### WHAT TO PRODUCE
Images do not belong in the copy. Set down all the entries exactly.

### Data items
##########
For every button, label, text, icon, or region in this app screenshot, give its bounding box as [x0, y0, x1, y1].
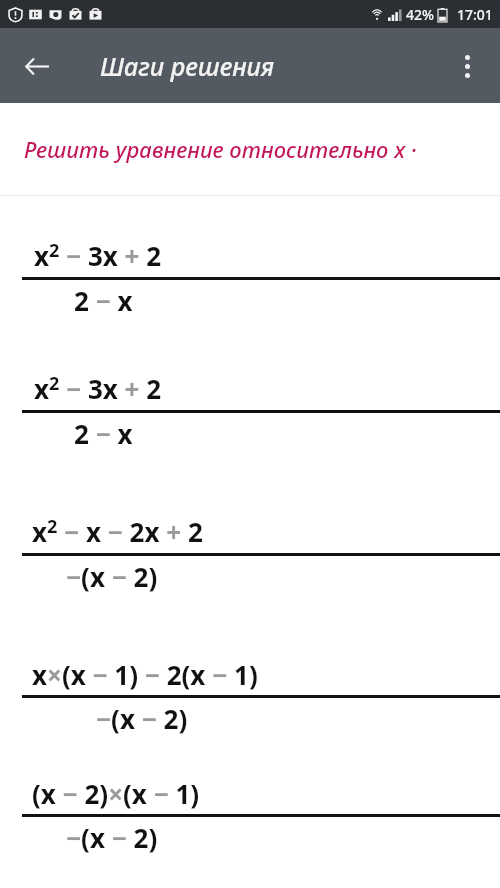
- staticText: −(x − 2): [66, 820, 158, 855]
- staticText: x×(x − 1) − 2(x − 1): [32, 657, 258, 692]
- staticText: −(x − 2): [96, 701, 188, 736]
- staticText: (x − 2)×(x − 1): [32, 776, 200, 811]
- button[interactable]: Back: [14, 43, 60, 89]
- staticText: Решить уравнение относительно x ·: [24, 134, 496, 164]
- staticText: x2 − x − 2x + 2: [32, 514, 203, 550]
- staticText: x2 − 3x + 2: [34, 238, 162, 274]
- button[interactable]: x2 − 3x + 2: [0, 339, 500, 482]
- button[interactable]: x2 − x − 2x + 2: [0, 482, 500, 625]
- staticText: −(x − 2): [66, 559, 158, 594]
- staticText: 17:01: [457, 5, 493, 24]
- staticText: 42%: [406, 5, 434, 24]
- button[interactable]: Решить уравнение относительно x ·: [0, 103, 500, 195]
- button[interactable]: More options: [444, 43, 490, 89]
- staticText: 2 − x: [74, 283, 133, 318]
- button[interactable]: (x − 2)×(x − 1): [0, 768, 500, 888]
- button[interactable]: x2 − 3x + 2: [0, 216, 500, 339]
- staticText: x2 − 3x + 2: [34, 371, 162, 407]
- staticText: Шаги решения: [100, 49, 275, 83]
- staticText: 2 − x: [74, 416, 133, 451]
- button[interactable]: x×(x − 1) − 2(x − 1): [0, 625, 500, 768]
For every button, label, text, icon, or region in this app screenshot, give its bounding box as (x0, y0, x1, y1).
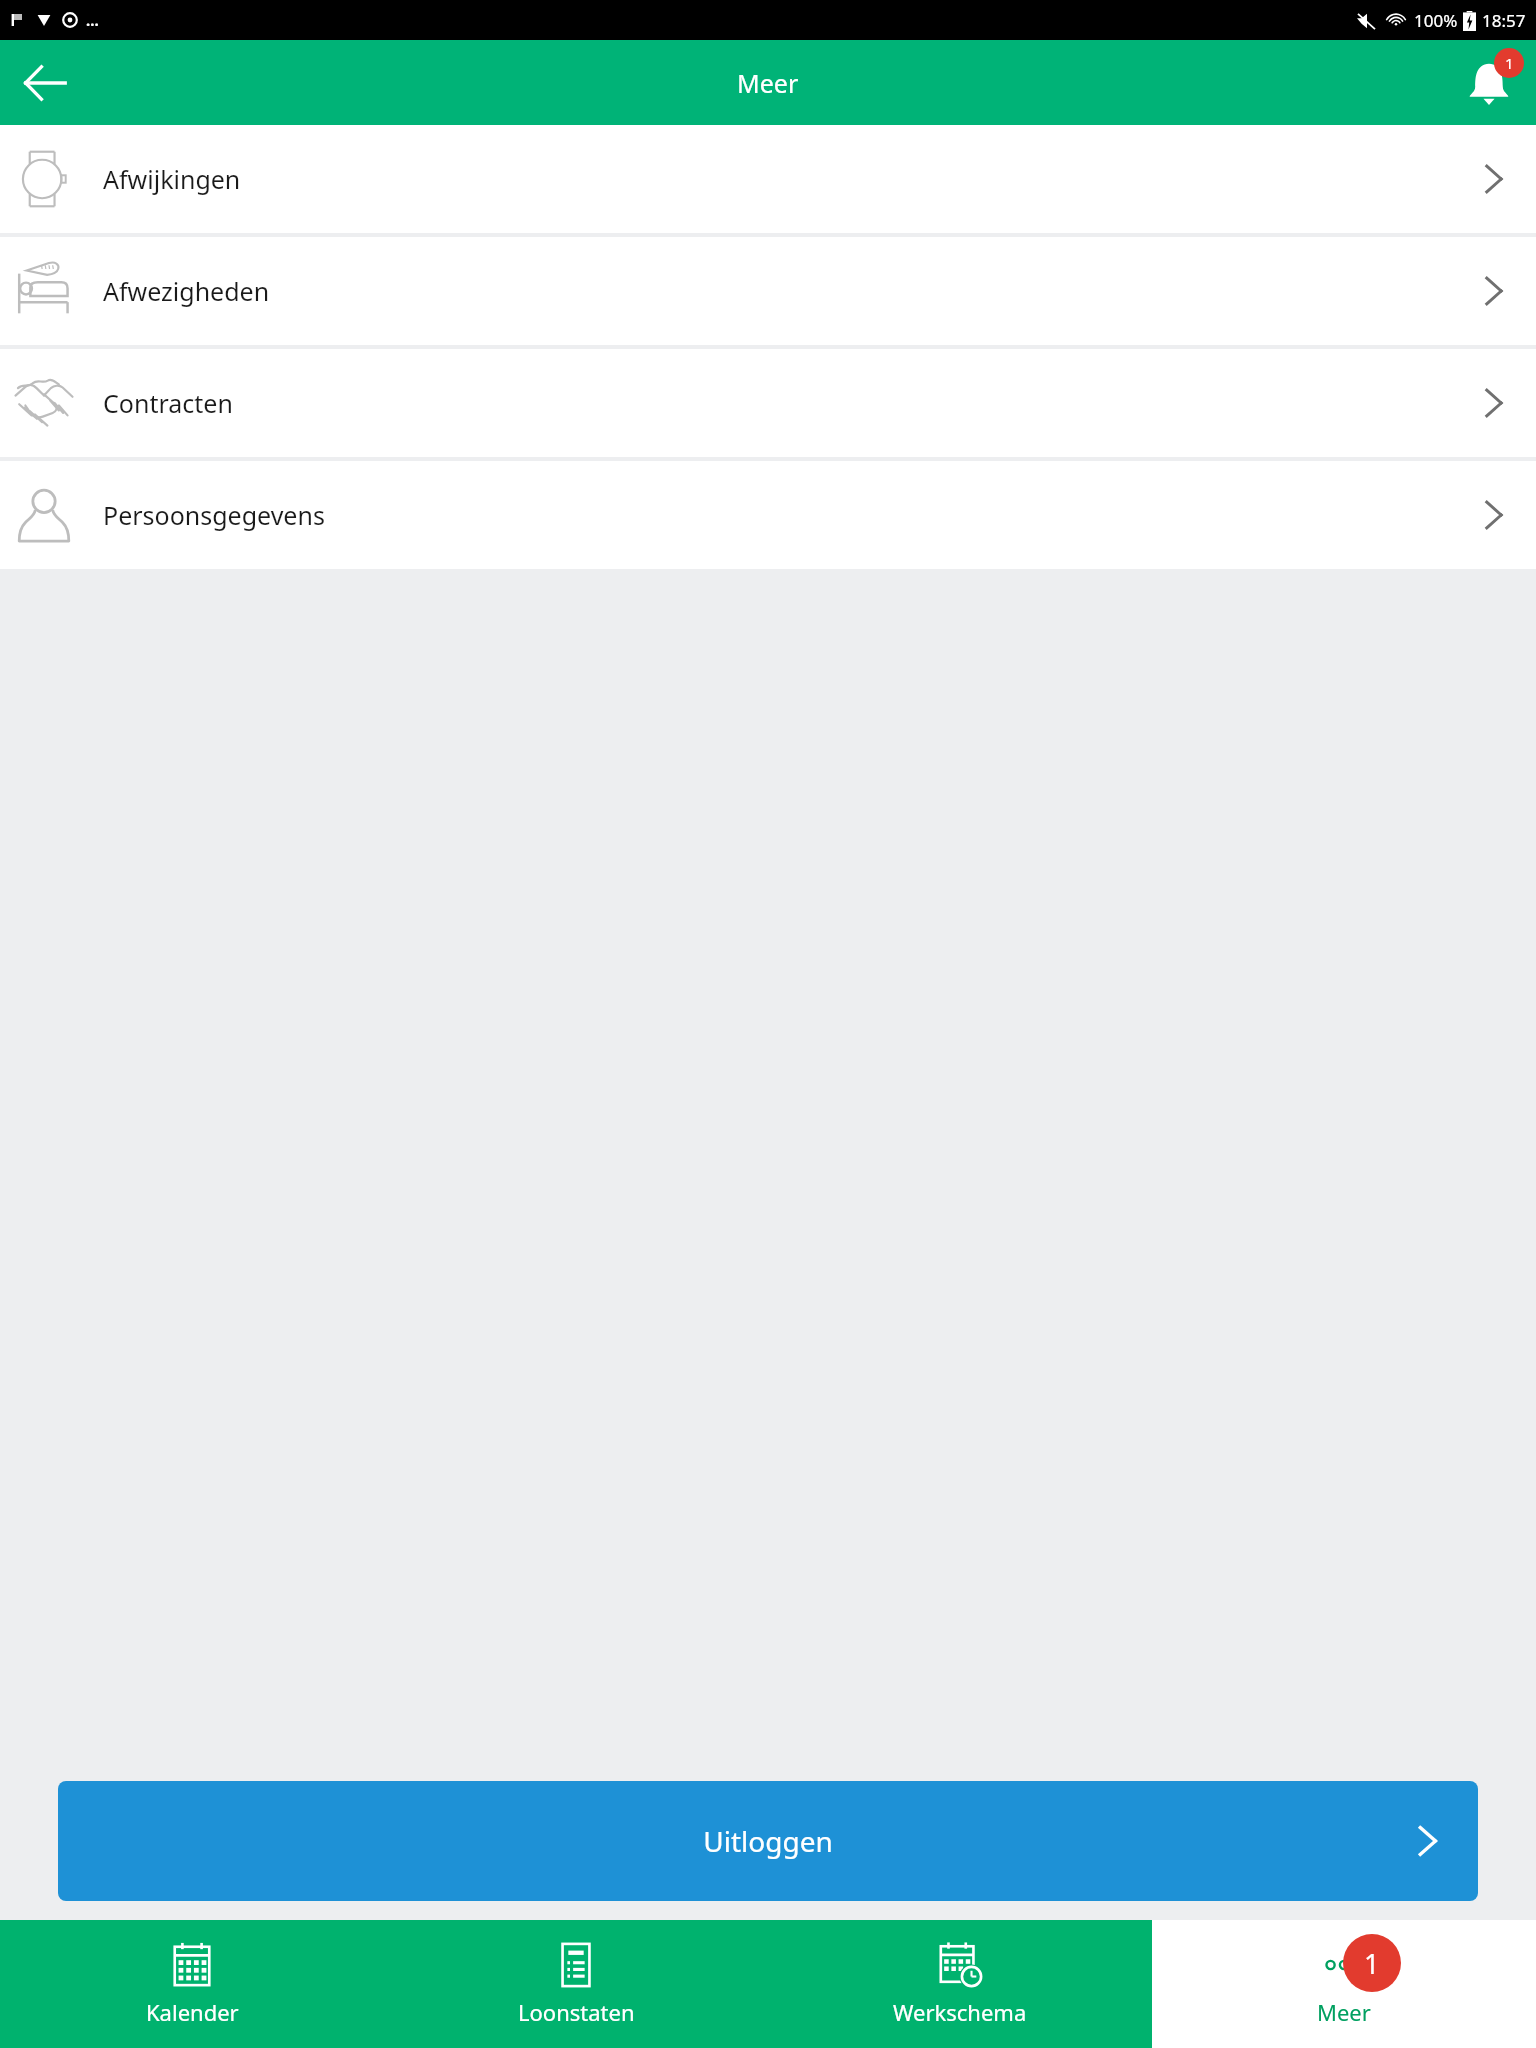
##########
### SOLUTION
For every button, label, text, icon, or region in this app screenshot, give its bounding box as [x0, y0, x1, y1].
- staticText: −(x − 2): [66, 820, 158, 855]
- staticText: x×(x − 1) − 2(x − 1): [32, 657, 258, 692]
- staticText: −(x − 2): [96, 701, 188, 736]
- staticText: (x − 2)×(x − 1): [32, 776, 200, 811]
- button[interactable]: Back: [14, 43, 60, 89]
- staticText: Решить уравнение относительно x ·: [24, 134, 496, 164]
- staticText: x2 − x − 2x + 2: [32, 514, 203, 550]
- staticText: x2 − 3x + 2: [34, 238, 162, 274]
- button[interactable]: x2 − 3x + 2: [0, 339, 500, 482]
- button[interactable]: x2 − x − 2x + 2: [0, 482, 500, 625]
- staticText: −(x − 2): [66, 559, 158, 594]
- staticText: 17:01: [457, 5, 493, 24]
- staticText: 42%: [406, 5, 434, 24]
- button[interactable]: Решить уравнение относительно x ·: [0, 103, 500, 195]
- button[interactable]: More options: [444, 43, 490, 89]
- staticText: 2 − x: [74, 283, 133, 318]
- button[interactable]: (x − 2)×(x − 1): [0, 768, 500, 888]
- button[interactable]: x2 − 3x + 2: [0, 216, 500, 339]
- staticText: x2 − 3x + 2: [34, 371, 162, 407]
- staticText: Шаги решения: [100, 49, 275, 83]
- staticText: 2 − x: [74, 416, 133, 451]
- button[interactable]: x×(x − 1) − 2(x − 1): [0, 625, 500, 768]
For every button, label, text, icon, or region in this app screenshot, give its bounding box as (x0, y0, x1, y1).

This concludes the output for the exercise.